„Liebe ist der unwiderstehliche Wunsch, unwiderstehlich begehrt zu werden.“ -Robert Frost
Ein Patient von mir kam kürzlich nach Los Angeles, weil er über soziale Medien mit einer bekannten Hollywood-Schauspielerin kommuniziert hatte, die ihm sagte, dass sie in ihn verliebt sei und dass sie zusammen sein sollten. Nur war das nicht wirklich der Fall. Die Schauspielerin war nicht nur nicht in ihn verliebt, sie wusste nicht einmal, wer er war. Die „Kommunikation“, die er online hatte, bestand darin, versteckte Liebesbekundungen in ihren Social-Media-Posts zu finden, die in Wirklichkeit nur allgemeine Kommentare an Fans waren, nichts Romantisches oder Spezielles für ihn. Als er mit dieser Realität konfrontiert wurde, konnte er nicht überzeugt werden und stellte bestenfalls manchmal wütend in Frage, warum sie ihn verführt hatte, wenn das wahr war.
In der Psychiatrie wird der Wahn, dass eine Person fest, aber fälschlicherweise glaubt, dass jemand anderes in sie verliebt ist, „Erotomanie“ genannt. Wie mein Patient glaubt die erotomanische Person oft, wenn auch nicht immer, dass es sich um eine berühmte Person handelt, die sich in sie verliebt hat, trotz der Tatsache, dass sie nur minimalen oder gar keinen realen Kontakt hatten.

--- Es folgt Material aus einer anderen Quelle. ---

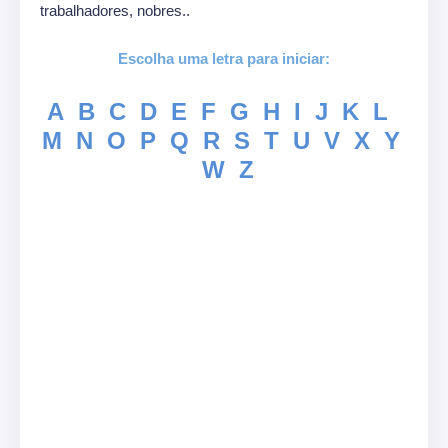
trabalhadores, nobres..
Escolha uma letra para iniciar:
A
B
C
D
E
F
G
H
I
J
K
L
M
N
O
P
Q
R
S
T
U
V
X
Y
W
Z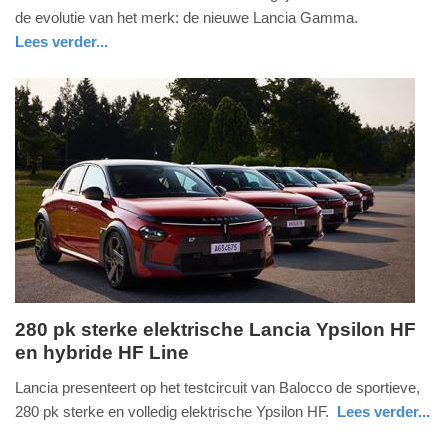
2026
de evolutie van het merk: de nieuwe Lancia Gamma.
-
Lees verder...
10:03
auto
Update:
01-
06-
2026
10:08
280 pk sterke elektrische Lancia Ypsilon HF
en hybride HF Line
vrijdag,
1.
Lancia presenteert op het testcircuit van Balocco de sportieve,
augustus
280 pk sterke en volledig elektrische Ypsilon HF.
Lees verder...
2025
auto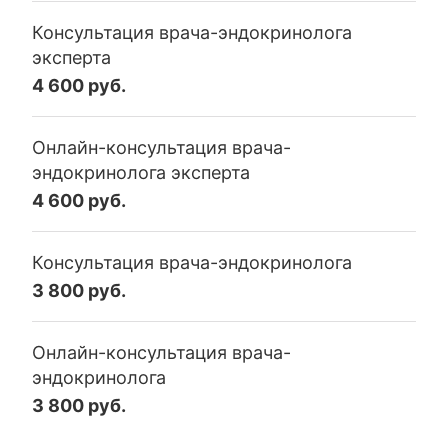
Консультация врача-эндокринолога
эксперта
4 600 руб.
Онлайн-консультация врача-
эндокринолога эксперта
4 600 руб.
Консультация врача-эндокринолога
3 800 руб.
Онлайн-консультация врача-
эндокринолога
3 800 руб.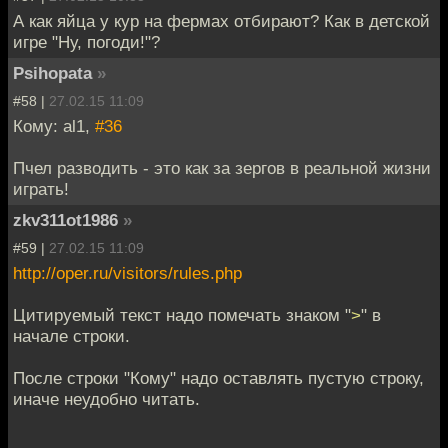
А как яйца у кур на фермах отбирают? Как в детской
игре "Ну, погоди!"?
Psihopata
»
#58 |
27.02.15 11:09
Кому: al1,
#36
Пчел разводить - это как за зергов в реальной жизни
играть!
zkv311ot1986
»
#59 |
27.02.15 11:09
http://oper.ru/visitors/rules.php
Цитируемый текст надо помечать знаком "
>
" в
начале строки.
После строки "Кому" надо оставлять пустую строку,
иначе неудобно читать.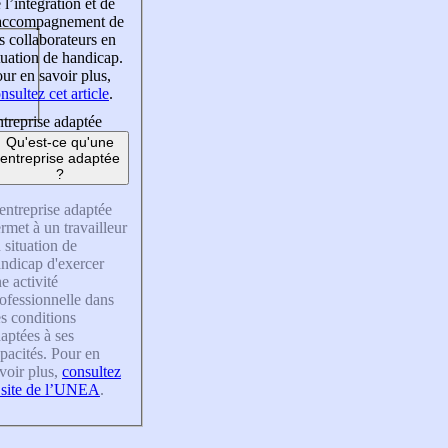
 l’intégration et de
’accompagnement de
s collaborateurs en
tuation de handicap.
ur en savoir plus,
nsultez cet article
.
treprise adaptée
Qu'est-ce qu'une
entreprise adaptée
?
entreprise adaptée
rmet à un travailleur
 situation de
ndicap d'exercer
e activité
ofessionnelle dans
s conditions
aptées à ses
pacités. Pour en
voir plus,
consultez
 site de l’UNEA
.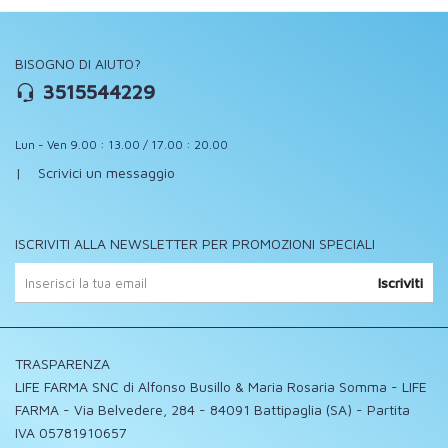
BISOGNO DI AIUTO?
3515544229
Lun - Ven 9.00 : 13.00 / 17.00 : 20.00
|
Scrivici un messaggio
ISCRIVITI ALLA NEWSLETTER PER PROMOZIONI SPECIALI
Iscriviti
TRASPARENZA
LIFE FARMA SNC di Alfonso Busillo & Maria Rosaria Somma - LIFE
FARMA - Via Belvedere, 284 - 84091 Battipaglia (SA) - Partita
IVA 05781910657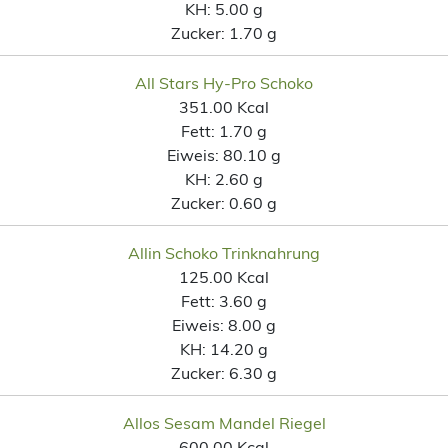
KH:
5.00 g
Zucker:
1.70 g
All Stars Hy-Pro Schoko
351.00 Kcal
Fett:
1.70 g
Eiweis:
80.10 g
KH:
2.60 g
Zucker:
0.60 g
Allin Schoko Trinknahrung
125.00 Kcal
Fett:
3.60 g
Eiweis:
8.00 g
KH:
14.20 g
Zucker:
6.30 g
Allos Sesam Mandel Riegel
600.00 Kcal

Basierend auf der Wahnvorstellung von Liebe und ihren eigenen wechselseitigen romantischen Gefühlen, gehen Menschen mit Erotomanie manchmal bis zu großen Längen, um ihre Liebesinteressen zu verfolgen, was zu zahlreichen gut veröffentlichten Fällen von Prominenten-Stalking im Laufe der Jahre führte, von denen einige – wie bei den Stalkern von Jodie Foster, David Letterman und der verstorbenen lateinamerikanischen Popsängerin Selena Quintanilla-Perez – in einer gewaltsamen Tragödie endeten.
Erotomanie ist mindestens seit den alten Griechen dokumentiert, Hippokrates und Galen beschrieben das Phänomen vor mehreren tausend Jahren. Im Jahr 1921 veröffentlichte ein französischer Psychiater eine Abhandlung, in der er fünf Fälle beschrieb, so dass die Erotomanie für viele Jahre unter dem Namen „De Clerambault-Syndrom“ bekannt wurde. Heute ist Erotomanie im Diagnostischen und Statistischen Manual Psychischer Störungen (DSM-5) als ein Beispiel für eine wahnhafte Störung anerkannt, obwohl bekannt ist, dass erotomanische Wahnvorstellungen auch bei anderen psychiatrischen Erkrankungen wie Schizophrenie oder bipolarer Störung auftreten können.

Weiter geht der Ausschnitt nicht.